- DIRECTIONS FOR THIS TASK -
Filter the entries below, keeping only lines with the word "WhatsApp".

- MATERIAL SUPPLIED -
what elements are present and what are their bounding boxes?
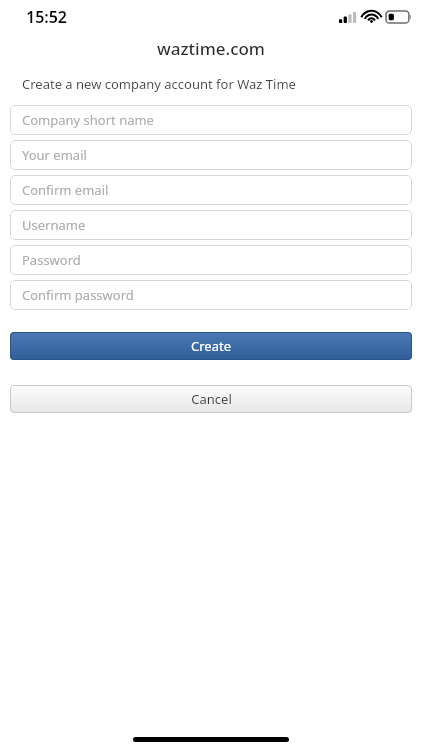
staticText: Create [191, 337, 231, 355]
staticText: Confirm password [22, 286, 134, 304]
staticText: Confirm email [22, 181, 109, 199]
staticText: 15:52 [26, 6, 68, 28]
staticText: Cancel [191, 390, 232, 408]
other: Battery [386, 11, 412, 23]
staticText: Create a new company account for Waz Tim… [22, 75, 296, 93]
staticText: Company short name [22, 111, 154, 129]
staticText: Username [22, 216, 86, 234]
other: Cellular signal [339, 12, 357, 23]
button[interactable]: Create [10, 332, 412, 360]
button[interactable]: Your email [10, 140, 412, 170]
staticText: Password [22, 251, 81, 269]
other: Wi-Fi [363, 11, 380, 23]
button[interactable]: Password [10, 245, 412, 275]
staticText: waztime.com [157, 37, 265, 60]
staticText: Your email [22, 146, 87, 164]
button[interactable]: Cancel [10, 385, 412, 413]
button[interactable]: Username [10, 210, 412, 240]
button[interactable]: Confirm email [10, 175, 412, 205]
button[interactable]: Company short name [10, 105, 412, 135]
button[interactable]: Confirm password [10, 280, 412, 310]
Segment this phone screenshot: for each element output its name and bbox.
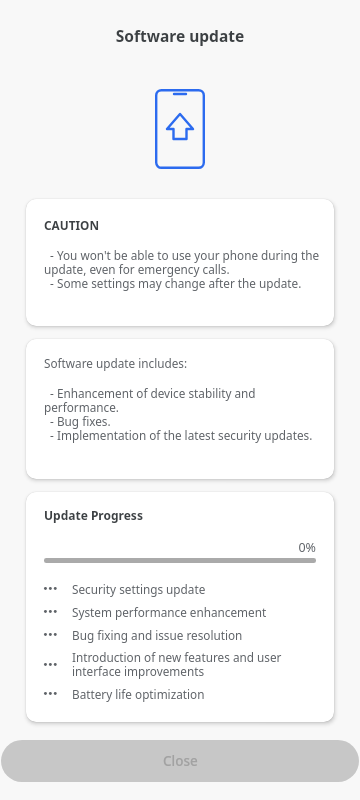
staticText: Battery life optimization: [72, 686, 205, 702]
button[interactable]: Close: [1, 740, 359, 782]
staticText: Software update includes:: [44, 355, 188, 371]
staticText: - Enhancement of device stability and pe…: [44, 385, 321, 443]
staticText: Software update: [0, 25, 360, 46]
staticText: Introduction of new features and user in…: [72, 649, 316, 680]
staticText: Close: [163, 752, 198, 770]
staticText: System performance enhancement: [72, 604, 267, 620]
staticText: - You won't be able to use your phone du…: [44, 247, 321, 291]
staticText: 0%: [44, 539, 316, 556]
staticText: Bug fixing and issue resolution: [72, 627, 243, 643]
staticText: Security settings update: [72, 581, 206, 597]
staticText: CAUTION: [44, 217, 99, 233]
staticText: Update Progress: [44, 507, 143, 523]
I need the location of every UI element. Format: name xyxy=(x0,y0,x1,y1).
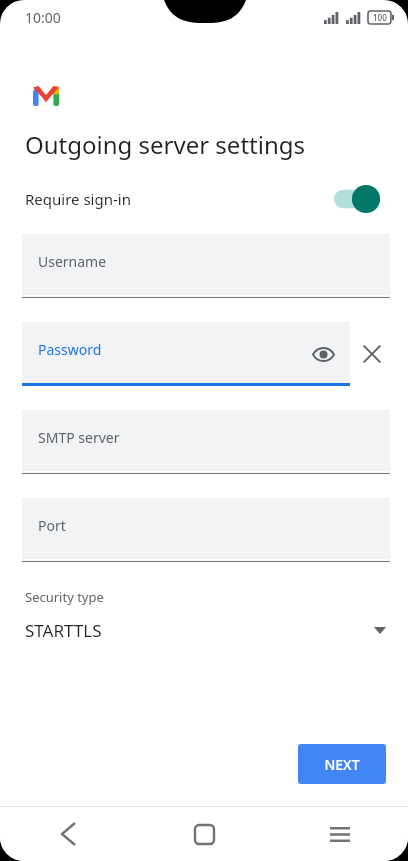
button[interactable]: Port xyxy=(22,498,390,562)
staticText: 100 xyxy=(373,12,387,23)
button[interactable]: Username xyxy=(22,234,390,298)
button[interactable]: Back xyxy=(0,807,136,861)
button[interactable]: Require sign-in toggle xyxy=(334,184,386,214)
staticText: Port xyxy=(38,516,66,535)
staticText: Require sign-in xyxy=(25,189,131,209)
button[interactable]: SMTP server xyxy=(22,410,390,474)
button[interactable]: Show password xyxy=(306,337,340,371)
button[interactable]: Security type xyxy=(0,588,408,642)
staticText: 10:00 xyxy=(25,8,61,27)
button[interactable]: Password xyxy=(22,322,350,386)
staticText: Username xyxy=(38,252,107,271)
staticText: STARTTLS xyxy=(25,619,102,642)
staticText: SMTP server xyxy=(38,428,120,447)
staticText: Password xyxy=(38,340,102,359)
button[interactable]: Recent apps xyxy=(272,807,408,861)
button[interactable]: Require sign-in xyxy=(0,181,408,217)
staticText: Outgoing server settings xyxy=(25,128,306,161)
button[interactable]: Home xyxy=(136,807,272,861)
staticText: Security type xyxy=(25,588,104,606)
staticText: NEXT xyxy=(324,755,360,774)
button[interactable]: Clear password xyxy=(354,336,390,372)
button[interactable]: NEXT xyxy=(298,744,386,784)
==
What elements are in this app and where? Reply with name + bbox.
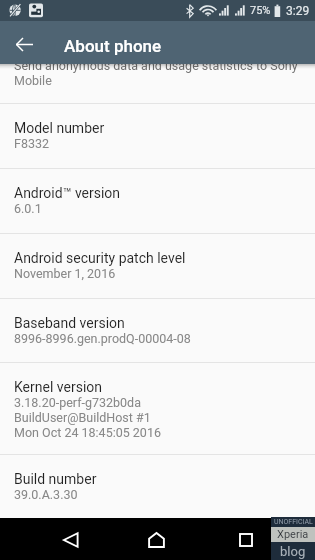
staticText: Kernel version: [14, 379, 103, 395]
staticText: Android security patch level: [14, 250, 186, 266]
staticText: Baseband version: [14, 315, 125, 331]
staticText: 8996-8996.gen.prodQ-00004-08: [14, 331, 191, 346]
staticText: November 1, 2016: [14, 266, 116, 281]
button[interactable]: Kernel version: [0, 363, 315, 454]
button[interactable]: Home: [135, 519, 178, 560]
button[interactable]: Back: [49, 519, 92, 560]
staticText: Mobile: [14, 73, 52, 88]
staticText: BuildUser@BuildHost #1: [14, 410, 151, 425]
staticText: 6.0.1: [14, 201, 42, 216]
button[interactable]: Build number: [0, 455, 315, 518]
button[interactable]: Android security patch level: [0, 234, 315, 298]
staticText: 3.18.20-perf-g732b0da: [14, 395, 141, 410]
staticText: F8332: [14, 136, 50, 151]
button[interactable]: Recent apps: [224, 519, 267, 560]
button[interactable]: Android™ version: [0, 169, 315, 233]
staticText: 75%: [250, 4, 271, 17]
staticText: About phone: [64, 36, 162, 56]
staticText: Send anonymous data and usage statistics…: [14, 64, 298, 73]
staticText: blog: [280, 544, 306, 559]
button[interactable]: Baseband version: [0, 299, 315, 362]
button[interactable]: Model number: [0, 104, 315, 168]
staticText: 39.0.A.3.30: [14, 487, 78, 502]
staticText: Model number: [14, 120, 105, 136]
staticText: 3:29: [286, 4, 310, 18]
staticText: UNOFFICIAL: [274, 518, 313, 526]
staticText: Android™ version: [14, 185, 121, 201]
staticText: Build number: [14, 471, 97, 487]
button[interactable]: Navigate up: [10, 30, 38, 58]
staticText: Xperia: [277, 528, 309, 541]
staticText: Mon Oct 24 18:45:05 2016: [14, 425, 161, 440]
...
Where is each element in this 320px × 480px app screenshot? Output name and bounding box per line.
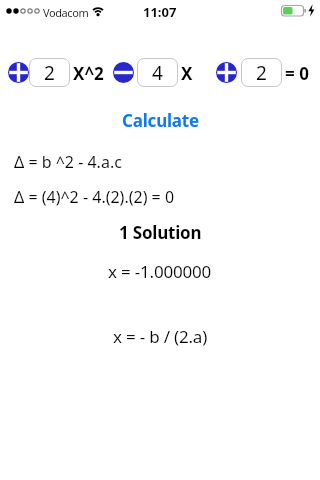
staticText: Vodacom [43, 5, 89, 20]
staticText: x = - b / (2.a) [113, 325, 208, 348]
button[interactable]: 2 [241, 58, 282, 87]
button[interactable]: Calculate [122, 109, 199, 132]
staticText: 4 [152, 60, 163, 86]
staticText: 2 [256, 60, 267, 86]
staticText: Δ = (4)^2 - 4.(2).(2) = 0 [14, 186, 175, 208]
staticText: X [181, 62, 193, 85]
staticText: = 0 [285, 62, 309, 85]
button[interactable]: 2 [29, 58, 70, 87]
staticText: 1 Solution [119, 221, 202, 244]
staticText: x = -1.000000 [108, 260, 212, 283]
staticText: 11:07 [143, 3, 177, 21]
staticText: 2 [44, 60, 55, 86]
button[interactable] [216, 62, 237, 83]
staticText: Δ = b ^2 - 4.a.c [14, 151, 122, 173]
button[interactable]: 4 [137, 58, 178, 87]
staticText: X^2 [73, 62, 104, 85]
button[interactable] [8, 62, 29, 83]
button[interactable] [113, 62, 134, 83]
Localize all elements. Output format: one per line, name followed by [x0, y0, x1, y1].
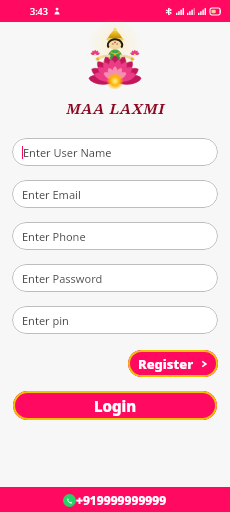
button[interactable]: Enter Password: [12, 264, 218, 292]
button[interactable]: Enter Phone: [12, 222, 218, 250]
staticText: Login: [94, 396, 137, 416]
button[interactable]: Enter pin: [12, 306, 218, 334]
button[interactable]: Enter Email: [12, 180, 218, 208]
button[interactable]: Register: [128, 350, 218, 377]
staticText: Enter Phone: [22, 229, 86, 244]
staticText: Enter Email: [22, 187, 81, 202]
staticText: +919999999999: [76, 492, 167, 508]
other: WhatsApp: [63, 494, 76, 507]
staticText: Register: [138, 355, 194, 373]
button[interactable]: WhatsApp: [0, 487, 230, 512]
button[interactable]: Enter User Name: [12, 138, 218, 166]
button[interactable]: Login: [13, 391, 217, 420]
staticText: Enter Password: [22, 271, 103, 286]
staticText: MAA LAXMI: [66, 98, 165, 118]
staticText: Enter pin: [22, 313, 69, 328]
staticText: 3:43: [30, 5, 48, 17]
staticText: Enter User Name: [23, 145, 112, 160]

- RESPONSE BELOW -
other: WhatsApp: [63, 494, 76, 507]
button[interactable]: WhatsApp: [0, 487, 230, 512]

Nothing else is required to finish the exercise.